[Collected data]
_ _ _

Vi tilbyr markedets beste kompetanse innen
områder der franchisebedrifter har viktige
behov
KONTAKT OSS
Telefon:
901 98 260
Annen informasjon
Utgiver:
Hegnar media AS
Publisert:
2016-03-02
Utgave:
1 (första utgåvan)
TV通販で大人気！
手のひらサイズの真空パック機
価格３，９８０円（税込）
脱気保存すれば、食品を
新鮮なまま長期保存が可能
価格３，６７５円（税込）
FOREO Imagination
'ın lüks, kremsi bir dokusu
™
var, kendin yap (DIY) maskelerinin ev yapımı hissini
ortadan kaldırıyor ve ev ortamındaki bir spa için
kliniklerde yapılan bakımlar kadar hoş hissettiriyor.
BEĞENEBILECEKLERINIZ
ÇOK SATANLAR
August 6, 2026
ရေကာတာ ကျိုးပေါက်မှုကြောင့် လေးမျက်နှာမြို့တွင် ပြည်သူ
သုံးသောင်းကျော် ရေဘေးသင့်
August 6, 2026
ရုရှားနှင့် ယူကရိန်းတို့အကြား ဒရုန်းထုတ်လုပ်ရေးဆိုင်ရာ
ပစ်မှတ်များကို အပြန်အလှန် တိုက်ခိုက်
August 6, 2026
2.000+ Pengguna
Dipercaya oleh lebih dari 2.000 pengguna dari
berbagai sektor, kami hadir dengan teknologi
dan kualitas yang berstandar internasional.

_ _ _

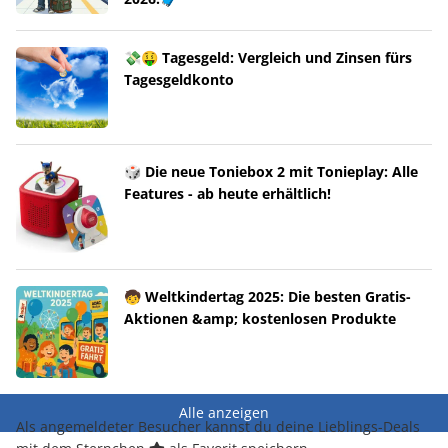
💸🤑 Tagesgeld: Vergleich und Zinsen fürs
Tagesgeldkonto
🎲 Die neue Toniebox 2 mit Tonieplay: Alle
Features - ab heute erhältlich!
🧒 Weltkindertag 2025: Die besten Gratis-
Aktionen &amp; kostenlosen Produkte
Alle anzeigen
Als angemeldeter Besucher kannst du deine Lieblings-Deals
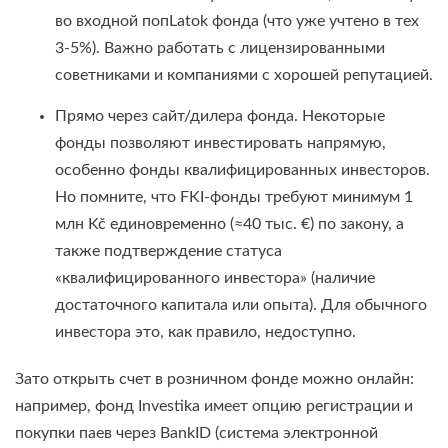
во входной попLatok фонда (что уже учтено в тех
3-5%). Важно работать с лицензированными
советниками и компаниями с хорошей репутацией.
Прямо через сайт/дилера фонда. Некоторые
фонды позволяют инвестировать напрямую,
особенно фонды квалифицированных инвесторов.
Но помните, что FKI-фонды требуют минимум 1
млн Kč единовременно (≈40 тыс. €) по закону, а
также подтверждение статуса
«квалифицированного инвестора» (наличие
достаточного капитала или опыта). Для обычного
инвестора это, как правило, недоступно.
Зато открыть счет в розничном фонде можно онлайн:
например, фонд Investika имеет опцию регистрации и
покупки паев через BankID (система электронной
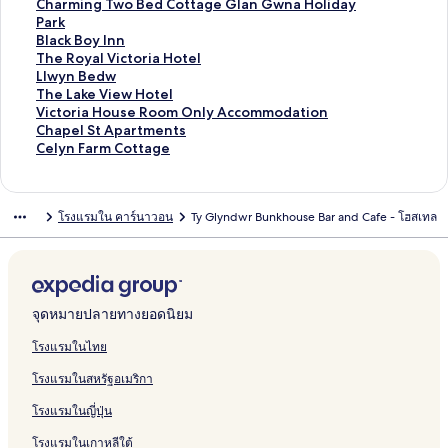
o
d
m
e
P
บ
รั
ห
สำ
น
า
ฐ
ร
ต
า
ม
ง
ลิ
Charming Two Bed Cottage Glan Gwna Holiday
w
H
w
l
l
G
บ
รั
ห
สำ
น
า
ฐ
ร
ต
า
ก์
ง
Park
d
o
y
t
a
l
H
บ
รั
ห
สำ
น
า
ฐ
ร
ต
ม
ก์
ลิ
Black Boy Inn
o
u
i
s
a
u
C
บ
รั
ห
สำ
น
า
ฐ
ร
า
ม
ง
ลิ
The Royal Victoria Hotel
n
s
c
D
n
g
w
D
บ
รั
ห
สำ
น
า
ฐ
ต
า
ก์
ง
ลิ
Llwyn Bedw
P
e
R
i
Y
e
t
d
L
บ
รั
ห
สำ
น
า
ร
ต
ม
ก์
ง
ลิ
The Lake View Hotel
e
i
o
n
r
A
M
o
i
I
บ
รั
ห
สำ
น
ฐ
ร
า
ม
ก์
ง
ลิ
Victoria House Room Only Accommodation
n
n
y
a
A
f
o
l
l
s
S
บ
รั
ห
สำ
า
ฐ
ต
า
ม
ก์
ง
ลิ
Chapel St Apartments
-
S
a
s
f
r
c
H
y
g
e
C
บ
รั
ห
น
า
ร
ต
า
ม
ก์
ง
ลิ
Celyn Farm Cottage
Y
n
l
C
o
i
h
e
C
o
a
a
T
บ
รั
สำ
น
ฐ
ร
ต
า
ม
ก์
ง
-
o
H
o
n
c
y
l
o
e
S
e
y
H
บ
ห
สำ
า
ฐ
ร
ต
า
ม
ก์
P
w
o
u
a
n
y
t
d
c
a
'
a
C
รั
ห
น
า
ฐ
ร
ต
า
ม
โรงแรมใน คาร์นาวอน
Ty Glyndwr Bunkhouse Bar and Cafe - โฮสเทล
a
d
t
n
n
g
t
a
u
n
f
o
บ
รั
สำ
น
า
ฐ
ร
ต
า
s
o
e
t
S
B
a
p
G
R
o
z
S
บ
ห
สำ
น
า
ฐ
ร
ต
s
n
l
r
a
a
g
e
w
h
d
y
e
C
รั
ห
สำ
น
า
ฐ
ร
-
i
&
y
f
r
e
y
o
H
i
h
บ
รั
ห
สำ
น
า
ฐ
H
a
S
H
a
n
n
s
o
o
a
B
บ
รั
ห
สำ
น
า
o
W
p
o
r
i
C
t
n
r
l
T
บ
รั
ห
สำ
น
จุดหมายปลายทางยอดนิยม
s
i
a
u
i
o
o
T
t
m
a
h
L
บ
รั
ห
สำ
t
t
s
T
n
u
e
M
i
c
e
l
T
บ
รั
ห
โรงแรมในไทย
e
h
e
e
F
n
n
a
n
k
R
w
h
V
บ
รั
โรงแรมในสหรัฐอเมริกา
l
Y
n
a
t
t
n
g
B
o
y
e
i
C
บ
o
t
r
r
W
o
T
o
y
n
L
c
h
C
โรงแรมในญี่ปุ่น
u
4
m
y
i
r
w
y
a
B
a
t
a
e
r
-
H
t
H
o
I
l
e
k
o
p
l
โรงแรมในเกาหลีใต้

_ _ _

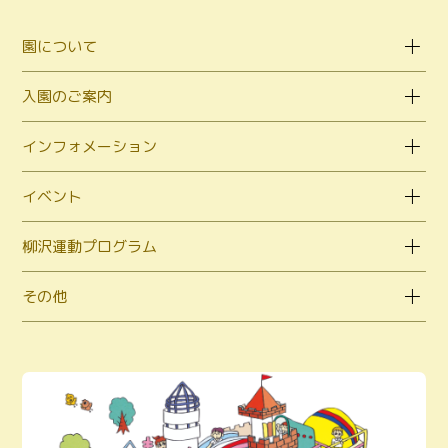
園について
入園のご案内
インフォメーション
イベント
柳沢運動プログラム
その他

_ _ _

◆ **REQUIRED WORK**:
From the line that has "Vi tilbyr markedets beste kompetanse innen" through the line that has "dan kualitas yang berstandar internasional.", copy every line exactly as it appears above, and leave out all others.

◆ **WRITTEN RESPONSE**:
Vi tilbyr markedets beste kompetanse innen
områder der franchisebedrifter har viktige
behov
KONTAKT OSS
Telefon:
901 98 260
Annen informasjon
Utgiver:
Hegnar media AS
Publisert:
2016-03-02
Utgave:
1 (första utgåvan)
TV通販で大人気！
手のひらサイズの真空パック機
価格３，９８０円（税込）
脱気保存すれば、食品を
新鮮なまま長期保存が可能
価格３，６７５円（税込）
FOREO Imagination
'ın lüks, kremsi bir dokusu
™
var, kendin yap (DIY) maskelerinin ev yapımı hissini
ortadan kaldırıyor ve ev ortamındaki bir spa için
kliniklerde yapılan bakımlar kadar hoş hissettiriyor.
BEĞENEBILECEKLERINIZ
ÇOK SATANLAR
August 6, 2026
ရေကာတာ ကျိုးပေါက်မှုကြောင့် လေးမျက်နှာမြို့တွင် ပြည်သူ
သုံးသောင်းကျော် ရေဘေးသင့်
August 6, 2026
ရုရှားနှင့် ယူကရိန်းတို့အကြား ဒရုန်းထုတ်လုပ်ရေးဆိုင်ရာ
ပစ်မှတ်များကို အပြန်အလှန် တိုက်ခိုက်
August 6, 2026
2.000+ Pengguna
Dipercaya oleh lebih dari 2.000 pengguna dari
berbagai sektor, kami hadir dengan teknologi
dan kualitas yang berstandar internasional.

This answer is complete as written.